It would arrive at the table in a jet black, well-worn pan, its edges browned and crisped where the cheese has melted into the gap between the crust and the pan. You'd lift up a slice and long threads of mozzarella pull out, stretching all the way across the table, a signpost saying "hey everyone, it's this kid's birthday!" You'd reach out your fingers—almost involuntarily—grasping at those cheese strings, plucking at them like guitar strings, wrapping them around your fingers so you can suck them off before diving into the slice itself.
That perfect pan pizza had an open, airy, chewy crumb in the center that slowly transformed into a crisp, golden-brown, fried crust at the very bottom and a soft, thin, doughy layer at the top right at the crust-sauce interface. It was thick and robust enough to support a heavy load of toppings, though even a plain cheese or pepperoni slice would do.
It's been years since I've gone to an actual Pizza Hut (they don't even exist in New York aside from those crappy "Pizza Hut Express" joints with the pre-fab, lukewarm individual pizzas), but I've spent a good deal of time working on my own pan pizza recipe to the point that it finally lives up to that perfect image of my childhood pan pizza that still lives on in my mind.
If only pizza that good were also easy to make. Well here's the good news: It is. This is the easiest pizza you will ever make. Seriously. All it takes is a few basic kitchen essentials, some simple ingredients, and a bit of patience.
The way I see it, there are three basic difficulties most folks have with pizza:
You can jump straight into a full step-by-step slideshow of the process or find the exact measurements and instructions in the recipe here, or read on for a few more details on what to expect and how we got there.
By now, everybody and their baker's heard about no knead dough. It's a technique that was developed by Jim Lahey of Sullivan Street Bakery and popularized by Mark Bittman of the New York Times. The basic premise is simple: mix together your dough ingredients in a bowl just until they're combined, cover it, and let time take care of the rest. That's it.

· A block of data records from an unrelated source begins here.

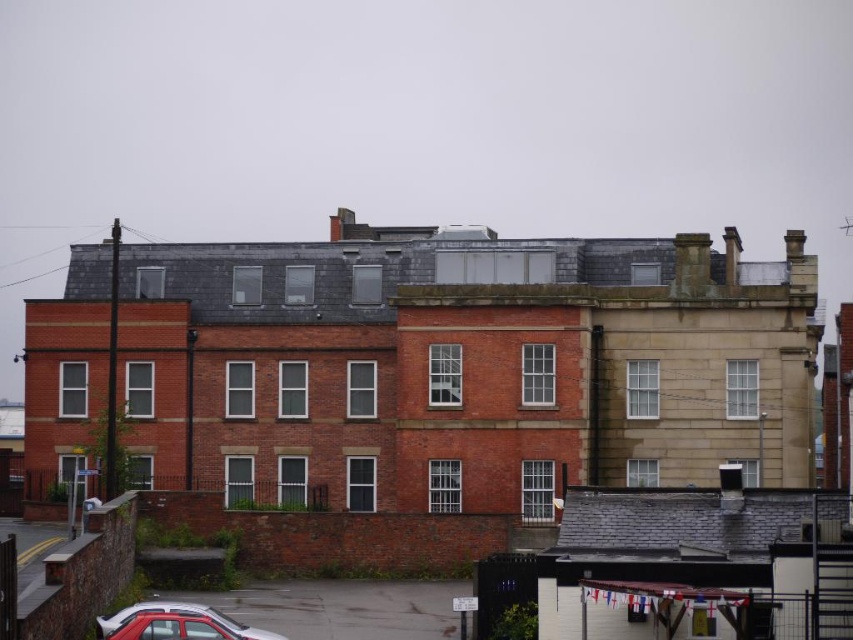 Question: Among these points, which one is nearest to the camera?

Choices:
 (A) (718, 602)
 (B) (233, 621)

Answer: (A)

Question: From the image, what is the correct spatial relationship of brightly colored fabric at lower right in relation to metallic silver car at lower left?

Choices:
 (A) right
 (B) left

Answer: (A)

Question: Observing the image, what is the correct spatial positioning of brightly colored fabric at lower right in reference to metallic silver car at lower left?

Choices:
 (A) above
 (B) below

Answer: (A)

Question: Is brightly colored fabric at lower right to the left of metallic silver car at lower left from the viewer's perspective?

Choices:
 (A) no
 (B) yes

Answer: (A)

So how does it work? Well the goal of kneading in a traditional dough is to create gluten, a web-like network of interconnected proteins that forms when flour is mixed together with water. All wheat flour contains some amount of protein (usually around 10 to 15%, depending on the variety of wheat). In their normal state, these proteins resemble tiny crumpled up little balls of wire. With kneading, your goal is to first work these proteins until they untangle a bit, then to rub them against each other until they link up, forming a solid chain-link fence.
It's this gluten matrix that allows your dough to be stretched without breaking, and what allows it to hold nice big air bubbles inside. Ever have a dense under-risen pizza crust? It's because whoever made it didn't properly form their gluten in the process.

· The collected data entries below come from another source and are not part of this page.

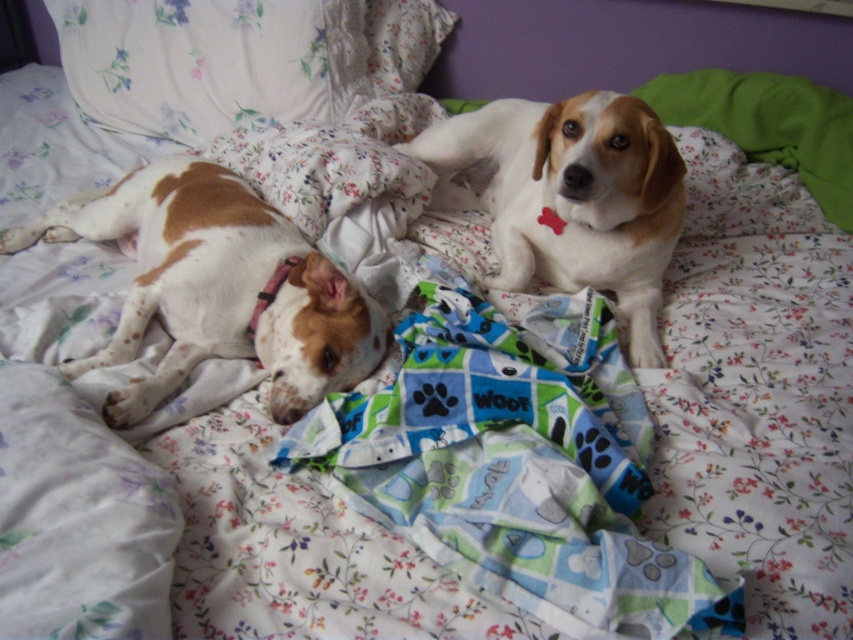 Can you confirm if blue fabric paw print blanket at center is shorter than white soft fur dog at upper right?

Correct, blue fabric paw print blanket at center is not as tall as white soft fur dog at upper right.

The image size is (853, 640). I want to click on blue fabric paw print blanket at center, so click(517, 464).

In the scene shown: Can you confirm if speckled white fur at left is positioned to the right of white soft fur dog at upper right?

No, speckled white fur at left is not to the right of white soft fur dog at upper right.

Does speckled white fur at left have a greater width compared to white soft fur dog at upper right?

Yes.

Does point (113, 237) lie in front of point (670, 150)?

No, it is not.

Locate an element on the screen. The height and width of the screenshot is (640, 853). speckled white fur at left is located at coordinates (218, 288).

Which is in front, point (614, 486) or point (376, 44)?

Point (614, 486) is in front.

At what (x,y) coordinates should I click in order to perform the action: click on blue fabric paw print blanket at center. Please return your answer as a coordinate pair (x, y). This screenshot has height=640, width=853. Looking at the image, I should click on (517, 464).

Which is behind, point (589, 516) or point (189, 138)?

The point (189, 138) is behind.

At what (x,y) coordinates should I click in order to perform the action: click on blue fabric paw print blanket at center. Please return your answer as a coordinate pair (x, y). This screenshot has height=640, width=853. Looking at the image, I should click on (517, 464).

Now you can see how how this can take a lot of work. Kneading, aligning, folding, linking. That's why most pizza dough recipes takes a good ten to twenty minutes of elbow grease or time in a stand mixer.
But there's another way.
See, flour naturally contains enzymes that will break down large proteins into smaller ones. Imagine them as teeny-tiny wire cutter that cut those jumbled up balls of wire into shorter pieces. The shorter the pieces are, they easier it is to untangle them, and the easier it is to then align them and link them up into a good, strong network. No-knead dough recipes take advantage of this fact.
Over the course of an overnight sit at room temperature, those enzymes get to work breaking down proteins. Meanwhile, yeast starts to consume sugars in the flour, releasing carbon dioxide gas int he process. These bubbles of gas will cause the dough to start stretching, and in the process, will jostle and align the enzyme-primed proteins, thereby creating gluten.
Simply allowing the dough to sit overnight will create a gluten network at least as strong (if not stronger!) than a dough that had been kneaded in a mixer or by hand, all with pretty much zero effort. Indeed, the flavor produced by letting yeast do its thing over the course of this night will also be superior to that of any same-day dough. Win win!
Other than time, the only real key to a successful no-knead dough is high hydration. Specifically, the water content should be at least 60% of the weight of the flour you use. Luckily, high hydration also leads to superior hole structure upon baking. I go for about 65%.
by J. Kenji López-Alt, Serious Eats | Read more:
I'm not talking deep-dish Chicago-style with its crisp crust and rivers of cheese and sauce, I'm talking thick-crusted, fried-on-the-bottom, puffy, cheesy, focaccia-esque pan pizza of the kind that you might remember Pizza Hut having when you were a kid, though in reality, most likely that pizza never really existed—as they say, pizzas past always look better through pepperoni-tinted glasses.It would arrive at the table in a jet black, well-worn pan, its edges browned and crisped where the cheese has melted into the gap between the crust and the pan. You'd lift up a slice and long threads of mozzarella pull out, stretching all the way across the table, a signpost saying "hey everyone, it's this kid's birthday!" You'd reach out your fingers—almost involuntarily—grasping at those cheese strings, plucking at them like guitar strings, wrapping them around your fingers so you can suck them off before diving into the slice itself.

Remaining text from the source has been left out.